Method of aerosol jet etching
Abstract
A device and method for etching a body are provided capable of etching fine geometry patterns utilizing the high selectivity of wet etching and the anisotropic etch characteristics of dry etching. The body to be etched is placed in a reduced pressure etching chamber. An inert carrier gas is bubbled through heated liquid etchant producing a vapor stream of liquid etchant. A non-reactive gas is chilled producing a cold gas stream. The vapor stream and the cold gas stream are combined in an aerosol generation nozzle producing a high concentration of fine aerosol particles by homogeneous nucleation. The fine aerosol particles enter an aerosol growth chamber and form larger particles through thermal coagulation. The larger particles are accelerated out of the growth chamber through an expansion nozzle positioned within the reduced pressure etching chamber and directed toward the body to be etched. This aerosol jet of etchant impacts the surface of the body to be etched. The small size of these larger particles allows for etching fine geometry patterns. Additionally, aerosol jet etching avoids the need to rinse the body after being etched as required in wet etching to halt the etching process.
Claims
exact text as granted — not AI-modifiedWhat is claimed is:
1. A method of etching a substrate comprising: generating an etchant vapor; combining said etchant vapor with a cold non-reactive gas to produce a high concentration of fine aerosol particles of etchant; confining said fine aerosol particles to form larger particles; directing said larger particles onto a substrate mounted in an etching chamber having a reduced pressure atmosphere, said substrate being maintained at a temperature high enough to prevent etchant film formation; and, allowing said larger particles to etch said substrate.

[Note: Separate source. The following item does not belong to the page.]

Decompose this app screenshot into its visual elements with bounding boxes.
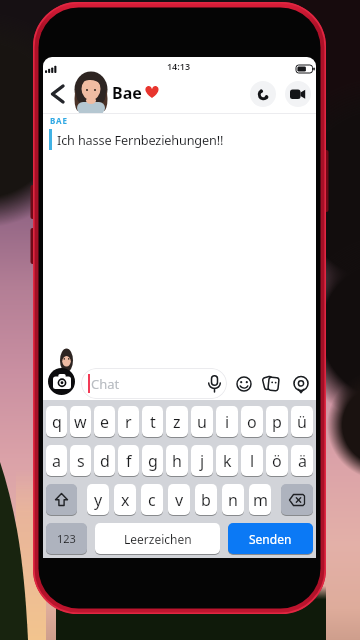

2. The method of claim 1 wherein said reduced pressure atmosphere is from 0.1 to 400 torr.
3. The method of claim 1 wherein the substrate is maintained at a temperature low enough to preclude formation of an etchant vapor barrier.
4. The method of claim 1 wherein said step of generating said etchant vapor comprises bubbling a particle-free non-reactive carrier gas through a liquid etchant.
5. The method of claim 4 wherein said carrier gas is at least one gas selected from the group consisting of nitrogen, helium and argon.
6. The method of claim 4 further comprising the step of maintaining said liquid etchant at a constant temperatures.
7. The method of claim 4 wherein immediately after the step of generating said etchant vapor, said etchant vapor is maintained at a temperature sufficient to minimize condensation of said vapor.
8. The method of claim 4 wherein said liquid etchant is volatilizable and recondensable.
9. The method of claim 4 wherein said liquid etchant is an azeotrope.
10. The method of claim 4 wherein said etchant comprises hydrofluoric acid and wherein said substrate is silicon dioxide.
11. The method of claim 4 wherein said etchant is selected from the group consisting of bromine-methanol and hydrochloric acid and wherein said substrate is gallium arsenide.
12. The method of claim 1 wherein immediately after the step of generating said etchant vapor, said etchant vapor is maintained at a temperature sufficient to minimize condensation of said vapor.
13. The method of claim 1 wherein said etchant comprises hydrofluoric acid and said substrate comprises silicon dioxide.
14. The method of claim 1 wherein said etchant is selected from the group consisting of bromine-methanol and hydrochloric acid and wherein said substrate comprises gallium arsenide.
15. The method of claim 1 wherein said cold non-reactive gas is at least one gas selected from the group consisting of nitrogen, helium and argon.
16. The method of claim 15 wherein said cold non-reactive gas is of a temperature less than or equal to about 40° C.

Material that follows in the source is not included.